[[ MATERIAL PROVIDED open ]]

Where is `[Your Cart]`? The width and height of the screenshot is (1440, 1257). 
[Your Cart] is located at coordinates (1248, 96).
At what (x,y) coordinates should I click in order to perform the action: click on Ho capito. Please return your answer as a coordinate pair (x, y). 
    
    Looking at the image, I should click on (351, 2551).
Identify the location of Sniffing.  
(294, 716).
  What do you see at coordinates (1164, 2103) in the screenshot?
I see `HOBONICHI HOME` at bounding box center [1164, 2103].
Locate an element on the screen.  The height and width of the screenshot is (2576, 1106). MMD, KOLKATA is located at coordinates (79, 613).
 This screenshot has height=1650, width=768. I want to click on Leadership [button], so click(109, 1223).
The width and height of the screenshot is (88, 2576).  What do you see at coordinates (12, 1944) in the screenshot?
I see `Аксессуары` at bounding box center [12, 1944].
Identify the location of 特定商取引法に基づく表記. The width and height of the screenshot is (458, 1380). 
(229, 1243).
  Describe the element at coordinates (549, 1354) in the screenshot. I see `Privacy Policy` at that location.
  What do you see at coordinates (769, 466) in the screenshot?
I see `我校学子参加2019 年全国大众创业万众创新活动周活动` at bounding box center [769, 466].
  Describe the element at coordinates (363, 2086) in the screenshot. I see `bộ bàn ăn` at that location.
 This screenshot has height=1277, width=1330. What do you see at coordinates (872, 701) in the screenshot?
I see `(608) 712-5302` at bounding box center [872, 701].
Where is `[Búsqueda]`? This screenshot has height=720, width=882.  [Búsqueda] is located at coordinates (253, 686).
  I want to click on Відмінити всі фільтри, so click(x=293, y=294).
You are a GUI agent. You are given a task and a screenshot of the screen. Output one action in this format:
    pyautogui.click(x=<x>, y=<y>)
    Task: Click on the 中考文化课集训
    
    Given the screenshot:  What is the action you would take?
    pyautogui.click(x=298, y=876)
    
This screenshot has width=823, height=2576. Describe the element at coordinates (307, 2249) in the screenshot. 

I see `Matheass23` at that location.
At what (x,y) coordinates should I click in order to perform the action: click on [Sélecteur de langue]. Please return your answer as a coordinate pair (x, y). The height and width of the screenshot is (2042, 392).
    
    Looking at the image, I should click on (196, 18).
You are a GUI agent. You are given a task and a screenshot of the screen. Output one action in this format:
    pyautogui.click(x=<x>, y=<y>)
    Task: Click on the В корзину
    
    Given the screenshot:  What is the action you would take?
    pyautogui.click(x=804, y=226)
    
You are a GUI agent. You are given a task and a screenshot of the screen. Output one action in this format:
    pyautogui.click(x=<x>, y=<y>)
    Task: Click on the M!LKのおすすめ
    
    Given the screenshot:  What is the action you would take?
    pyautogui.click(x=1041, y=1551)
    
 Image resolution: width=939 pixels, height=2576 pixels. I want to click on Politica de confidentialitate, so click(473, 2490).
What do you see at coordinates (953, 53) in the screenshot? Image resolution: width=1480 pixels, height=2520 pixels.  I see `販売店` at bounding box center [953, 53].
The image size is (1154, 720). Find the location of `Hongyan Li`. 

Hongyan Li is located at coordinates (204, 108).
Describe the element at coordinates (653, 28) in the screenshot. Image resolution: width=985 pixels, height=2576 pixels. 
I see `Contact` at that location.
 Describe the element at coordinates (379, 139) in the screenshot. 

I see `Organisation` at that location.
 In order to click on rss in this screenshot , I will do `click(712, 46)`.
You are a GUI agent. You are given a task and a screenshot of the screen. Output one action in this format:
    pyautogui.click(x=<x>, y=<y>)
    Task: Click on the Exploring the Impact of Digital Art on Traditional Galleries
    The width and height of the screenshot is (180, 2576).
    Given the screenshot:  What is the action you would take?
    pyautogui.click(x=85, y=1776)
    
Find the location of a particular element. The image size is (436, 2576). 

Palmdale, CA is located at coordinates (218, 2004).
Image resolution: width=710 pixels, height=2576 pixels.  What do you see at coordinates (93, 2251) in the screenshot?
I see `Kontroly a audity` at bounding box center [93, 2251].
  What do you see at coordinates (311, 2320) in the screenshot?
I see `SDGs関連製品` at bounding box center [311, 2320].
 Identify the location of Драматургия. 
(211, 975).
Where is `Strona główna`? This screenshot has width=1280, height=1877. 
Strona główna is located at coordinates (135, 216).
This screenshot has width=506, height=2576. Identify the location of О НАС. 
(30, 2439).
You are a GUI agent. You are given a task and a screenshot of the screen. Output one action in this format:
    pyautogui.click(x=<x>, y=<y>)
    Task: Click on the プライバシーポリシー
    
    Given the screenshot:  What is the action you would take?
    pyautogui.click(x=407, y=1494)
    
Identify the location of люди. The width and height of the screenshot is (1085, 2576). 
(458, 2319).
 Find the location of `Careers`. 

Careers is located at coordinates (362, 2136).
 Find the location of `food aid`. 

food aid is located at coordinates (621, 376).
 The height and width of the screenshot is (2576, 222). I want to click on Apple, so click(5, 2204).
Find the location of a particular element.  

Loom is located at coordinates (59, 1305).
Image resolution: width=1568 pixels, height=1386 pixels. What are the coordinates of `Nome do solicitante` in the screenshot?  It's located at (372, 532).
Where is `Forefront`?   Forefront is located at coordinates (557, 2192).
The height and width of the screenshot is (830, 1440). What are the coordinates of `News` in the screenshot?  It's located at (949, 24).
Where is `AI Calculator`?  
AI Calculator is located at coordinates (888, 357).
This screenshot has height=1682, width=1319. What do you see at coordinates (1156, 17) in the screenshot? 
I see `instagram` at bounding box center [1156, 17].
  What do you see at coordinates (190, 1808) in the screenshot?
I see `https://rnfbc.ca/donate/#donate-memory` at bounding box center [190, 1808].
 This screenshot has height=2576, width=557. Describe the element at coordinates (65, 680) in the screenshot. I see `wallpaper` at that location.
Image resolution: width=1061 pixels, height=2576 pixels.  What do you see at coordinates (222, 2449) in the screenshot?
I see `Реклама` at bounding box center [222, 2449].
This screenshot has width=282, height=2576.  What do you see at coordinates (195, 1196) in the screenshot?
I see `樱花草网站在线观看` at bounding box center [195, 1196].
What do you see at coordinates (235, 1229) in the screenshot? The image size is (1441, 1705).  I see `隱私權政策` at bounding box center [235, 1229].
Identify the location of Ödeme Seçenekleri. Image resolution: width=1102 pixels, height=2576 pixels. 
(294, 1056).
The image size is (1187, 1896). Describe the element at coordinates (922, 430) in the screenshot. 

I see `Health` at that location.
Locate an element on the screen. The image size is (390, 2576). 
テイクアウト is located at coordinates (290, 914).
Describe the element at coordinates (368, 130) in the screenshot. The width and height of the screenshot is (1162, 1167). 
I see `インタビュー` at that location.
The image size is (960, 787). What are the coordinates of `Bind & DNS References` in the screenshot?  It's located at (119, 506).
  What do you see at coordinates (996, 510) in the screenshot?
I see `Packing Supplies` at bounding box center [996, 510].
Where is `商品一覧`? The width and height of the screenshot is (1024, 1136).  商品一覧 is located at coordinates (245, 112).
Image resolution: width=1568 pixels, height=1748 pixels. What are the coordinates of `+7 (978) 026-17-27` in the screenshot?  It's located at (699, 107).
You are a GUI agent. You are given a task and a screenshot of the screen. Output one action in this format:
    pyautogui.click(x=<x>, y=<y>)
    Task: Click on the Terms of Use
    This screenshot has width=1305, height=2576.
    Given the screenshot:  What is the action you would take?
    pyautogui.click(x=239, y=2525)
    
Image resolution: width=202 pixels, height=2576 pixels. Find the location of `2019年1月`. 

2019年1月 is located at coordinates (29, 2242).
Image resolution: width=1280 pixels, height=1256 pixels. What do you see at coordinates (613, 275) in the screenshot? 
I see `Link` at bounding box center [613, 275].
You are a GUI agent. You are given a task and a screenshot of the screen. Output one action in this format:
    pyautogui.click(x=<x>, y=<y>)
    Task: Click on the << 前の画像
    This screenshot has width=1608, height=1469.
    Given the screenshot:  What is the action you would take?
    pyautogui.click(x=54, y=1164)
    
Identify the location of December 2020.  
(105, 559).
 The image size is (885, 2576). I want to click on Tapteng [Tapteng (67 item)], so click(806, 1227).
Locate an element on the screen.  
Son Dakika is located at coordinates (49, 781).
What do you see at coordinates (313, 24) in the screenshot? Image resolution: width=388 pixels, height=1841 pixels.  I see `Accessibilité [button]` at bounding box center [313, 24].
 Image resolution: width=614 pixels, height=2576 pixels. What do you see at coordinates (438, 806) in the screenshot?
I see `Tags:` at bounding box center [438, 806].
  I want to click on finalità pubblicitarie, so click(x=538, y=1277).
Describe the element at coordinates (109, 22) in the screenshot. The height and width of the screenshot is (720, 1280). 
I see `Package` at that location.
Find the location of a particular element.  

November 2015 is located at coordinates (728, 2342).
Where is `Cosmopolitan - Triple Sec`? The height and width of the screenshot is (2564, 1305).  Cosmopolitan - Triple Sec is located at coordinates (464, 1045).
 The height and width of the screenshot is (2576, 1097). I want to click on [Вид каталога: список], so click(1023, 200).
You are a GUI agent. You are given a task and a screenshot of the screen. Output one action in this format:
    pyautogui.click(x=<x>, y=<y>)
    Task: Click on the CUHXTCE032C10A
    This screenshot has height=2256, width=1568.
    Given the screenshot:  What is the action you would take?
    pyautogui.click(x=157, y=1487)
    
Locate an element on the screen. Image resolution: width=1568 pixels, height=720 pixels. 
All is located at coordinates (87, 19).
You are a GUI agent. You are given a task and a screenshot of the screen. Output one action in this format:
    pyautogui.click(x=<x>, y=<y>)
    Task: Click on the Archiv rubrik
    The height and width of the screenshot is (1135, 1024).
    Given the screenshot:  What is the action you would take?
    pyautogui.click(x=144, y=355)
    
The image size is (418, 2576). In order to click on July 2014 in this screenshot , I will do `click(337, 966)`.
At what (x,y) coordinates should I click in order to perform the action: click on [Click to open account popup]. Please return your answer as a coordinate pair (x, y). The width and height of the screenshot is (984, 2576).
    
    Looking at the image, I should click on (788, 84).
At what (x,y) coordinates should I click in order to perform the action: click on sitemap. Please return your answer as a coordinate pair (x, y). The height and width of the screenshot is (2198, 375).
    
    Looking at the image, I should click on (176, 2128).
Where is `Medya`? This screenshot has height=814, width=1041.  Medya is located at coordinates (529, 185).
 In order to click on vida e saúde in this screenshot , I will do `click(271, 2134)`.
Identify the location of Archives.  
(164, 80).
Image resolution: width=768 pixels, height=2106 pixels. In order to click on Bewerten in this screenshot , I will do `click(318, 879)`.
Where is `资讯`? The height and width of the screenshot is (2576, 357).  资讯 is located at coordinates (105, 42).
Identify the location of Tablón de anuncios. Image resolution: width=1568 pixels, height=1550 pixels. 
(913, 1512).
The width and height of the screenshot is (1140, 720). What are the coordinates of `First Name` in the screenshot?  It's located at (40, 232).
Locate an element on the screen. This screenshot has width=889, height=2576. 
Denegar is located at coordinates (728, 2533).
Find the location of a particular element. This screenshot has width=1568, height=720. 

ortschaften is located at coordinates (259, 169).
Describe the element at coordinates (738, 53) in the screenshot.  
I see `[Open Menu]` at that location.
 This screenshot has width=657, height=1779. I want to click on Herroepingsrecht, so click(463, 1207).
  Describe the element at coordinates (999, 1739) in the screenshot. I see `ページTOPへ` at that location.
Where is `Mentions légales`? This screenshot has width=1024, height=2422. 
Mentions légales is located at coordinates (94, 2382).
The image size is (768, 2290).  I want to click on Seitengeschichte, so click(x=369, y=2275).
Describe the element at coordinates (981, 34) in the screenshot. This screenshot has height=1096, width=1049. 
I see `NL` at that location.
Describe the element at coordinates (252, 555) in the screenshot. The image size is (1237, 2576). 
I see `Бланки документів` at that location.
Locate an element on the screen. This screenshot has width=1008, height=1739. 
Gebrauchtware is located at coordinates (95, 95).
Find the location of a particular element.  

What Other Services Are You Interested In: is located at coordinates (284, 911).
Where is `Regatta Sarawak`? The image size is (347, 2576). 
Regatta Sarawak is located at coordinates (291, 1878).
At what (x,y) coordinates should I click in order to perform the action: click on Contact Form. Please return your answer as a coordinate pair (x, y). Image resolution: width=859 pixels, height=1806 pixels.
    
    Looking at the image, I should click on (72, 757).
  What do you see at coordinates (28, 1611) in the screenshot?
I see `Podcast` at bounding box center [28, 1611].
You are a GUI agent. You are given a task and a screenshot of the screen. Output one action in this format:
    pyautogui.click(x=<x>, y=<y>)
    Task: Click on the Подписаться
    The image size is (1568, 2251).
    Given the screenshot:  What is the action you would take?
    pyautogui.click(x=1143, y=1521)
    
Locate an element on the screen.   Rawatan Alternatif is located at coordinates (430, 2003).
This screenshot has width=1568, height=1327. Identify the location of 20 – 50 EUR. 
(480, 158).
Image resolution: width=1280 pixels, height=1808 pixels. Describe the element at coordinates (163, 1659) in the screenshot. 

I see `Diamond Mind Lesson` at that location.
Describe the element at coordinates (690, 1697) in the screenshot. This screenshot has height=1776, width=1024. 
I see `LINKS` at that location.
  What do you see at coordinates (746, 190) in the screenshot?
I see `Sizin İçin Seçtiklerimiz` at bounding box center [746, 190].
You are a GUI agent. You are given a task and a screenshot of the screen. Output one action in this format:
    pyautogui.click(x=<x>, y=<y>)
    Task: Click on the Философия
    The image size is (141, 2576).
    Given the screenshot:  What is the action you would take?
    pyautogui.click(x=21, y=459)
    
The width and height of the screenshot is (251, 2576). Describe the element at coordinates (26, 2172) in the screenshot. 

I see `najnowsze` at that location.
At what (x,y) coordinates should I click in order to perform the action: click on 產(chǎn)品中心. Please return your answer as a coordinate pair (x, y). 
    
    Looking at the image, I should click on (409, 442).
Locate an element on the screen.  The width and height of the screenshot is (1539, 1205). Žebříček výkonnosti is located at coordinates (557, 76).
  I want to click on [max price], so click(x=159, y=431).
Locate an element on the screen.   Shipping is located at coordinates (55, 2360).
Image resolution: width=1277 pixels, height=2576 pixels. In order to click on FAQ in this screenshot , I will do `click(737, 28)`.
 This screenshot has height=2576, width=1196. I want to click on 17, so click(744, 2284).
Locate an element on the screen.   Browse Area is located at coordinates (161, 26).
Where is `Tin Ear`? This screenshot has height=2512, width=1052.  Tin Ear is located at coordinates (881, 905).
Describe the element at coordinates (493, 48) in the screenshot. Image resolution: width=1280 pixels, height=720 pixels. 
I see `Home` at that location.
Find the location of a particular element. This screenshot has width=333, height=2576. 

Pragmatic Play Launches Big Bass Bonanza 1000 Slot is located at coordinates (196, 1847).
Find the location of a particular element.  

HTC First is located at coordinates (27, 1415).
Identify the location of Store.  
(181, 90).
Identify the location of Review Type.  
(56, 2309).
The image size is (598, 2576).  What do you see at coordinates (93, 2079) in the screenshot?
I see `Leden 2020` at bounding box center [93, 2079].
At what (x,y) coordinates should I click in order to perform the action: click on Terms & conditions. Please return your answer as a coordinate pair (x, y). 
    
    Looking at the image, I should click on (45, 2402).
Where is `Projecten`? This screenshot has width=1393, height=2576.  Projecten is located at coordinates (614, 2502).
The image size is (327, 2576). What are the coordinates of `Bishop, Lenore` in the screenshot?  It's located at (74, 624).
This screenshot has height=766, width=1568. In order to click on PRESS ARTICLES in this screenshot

[[ MATERIAL PROVIDED closed ]]

● INSTRUCTIONS FOR THE TASK:
The expected answer is an exact copy of the lines above, beginning at the line with "Task: Click on the Terms of Use" and ending at the line with "This screenshot has width=1608, height=1469.", with both ends in.

● RESPONSE TO THE EXERCISE:
    Task: Click on the Terms of Use
    This screenshot has width=1305, height=2576.
    Given the screenshot:  What is the action you would take?
    pyautogui.click(x=239, y=2525)
    
Image resolution: width=202 pixels, height=2576 pixels. Find the location of `2019年1月`. 

2019年1月 is located at coordinates (29, 2242).
Image resolution: width=1280 pixels, height=1256 pixels. What do you see at coordinates (613, 275) in the screenshot? 
I see `Link` at bounding box center [613, 275].
You are a GUI agent. You are given a task and a screenshot of the screen. Output one action in this format:
    pyautogui.click(x=<x>, y=<y>)
    Task: Click on the << 前の画像
    This screenshot has width=1608, height=1469.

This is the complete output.